Umar ibn al-Khattaab (RA) said: “We Quraish used to have control over our women. When we came to Medina we found a people whose women had control over them, and our women began to learn from their women. I used to live in al-‘Awali, among Banu Umayyah ibn Zayd. One day my wife was angry with me, and was arguing with me. I did not like this, but she told me, “Do you not like me arguing with you? By Allah, the wives of Rasulullah (SAW) argue with him. They get angry and keep away from him all day, until night falls!” So I went to see Safiya and asked her, “Do you argue with Rasulullah (SAW)?”She said, “Yes.” I asked her, “Do you get angry and keep away from him all day until night falls?” She said, “Yes.” I said, “The one who does that is doomed to loss! Do you not fear the anger of Allah on the account of the anger of His Prophet? Soon you will be condemned! Do not argue with the Messenger of Allah, and do not ask him for anything. Ask me for whatever you need.” (Bukhari, Muslim, al-Tirmidhi and al-Nasa’i) Umar (RA) came to Rasulullah (SAW) and told him about what had happened in his house, and the conversation he had with Safiya, and Rasulullah (SAW) smiled.
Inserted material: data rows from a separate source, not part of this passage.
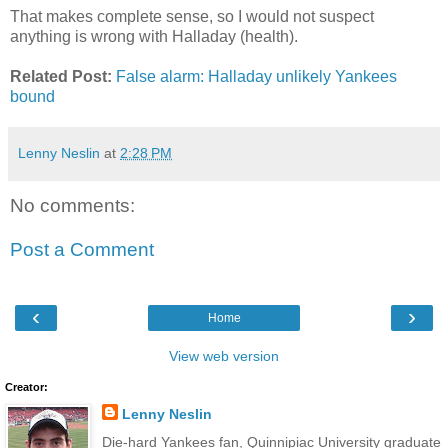
That makes complete sense, so I would not suspect
anything is wrong with Halladay (health).
Related Post:
False alarm: Halladay unlikely Yankees
bound
Lenny Neslin
at
2:28 PM
No comments:
Post a Comment
‹
›
Home
View web version
Creator:
Lenny Neslin
Die-hard Yankees fan, Quinnipiac University graduate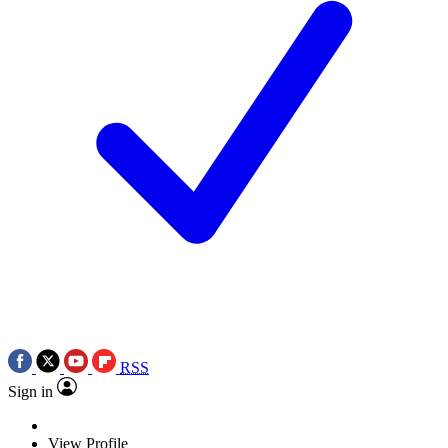
RSS
Sign in
View Profile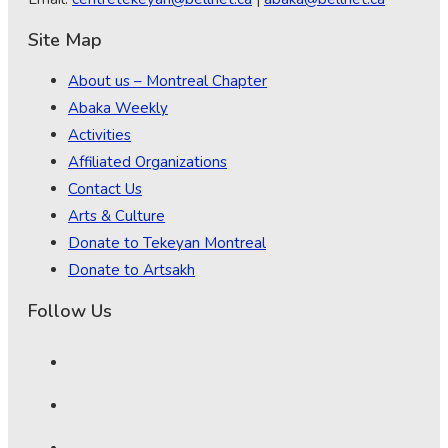
Site Map
About us – Montreal Chapter
Abaka Weekly
Activities
Affiliated Organizations
Contact Us
Arts & Culture
Donate to Tekeyan Montreal
Donate to Artsakh
Follow Us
A Muslim should develop this tolerant attitude, so that he will be following the example of Rasulullah (SAW) in his behavior and deeds. Then he will be living proof that Islam is the religion of a superior lifestyle; and that the misery, disintegration, confusion and anxiety that individuals, families and societies are suffering from are caused by man’s ignorance and misconceptions of the noble values promulgated by Islam. These are precious principles which, if adopted by the husband, would put an end to arguments and divisions in family life, and would bring peace, stability, happiness and security to the home.
One of the most successful husbands hence the smart Muslim husband is one of the most successful husbands ever, and the most beloved to his beloved wife, because of his adherence to the guidance of Islam. He has a deep and compassionate understanding of her nature and psychology, and he directs her towards the straight path of Islam, which is in complete harmony with the true nature of mankind. He recognizes her inclinations, desires and moods, and tries to reconcile between them and the ideal life filled with love with the wife that loves him.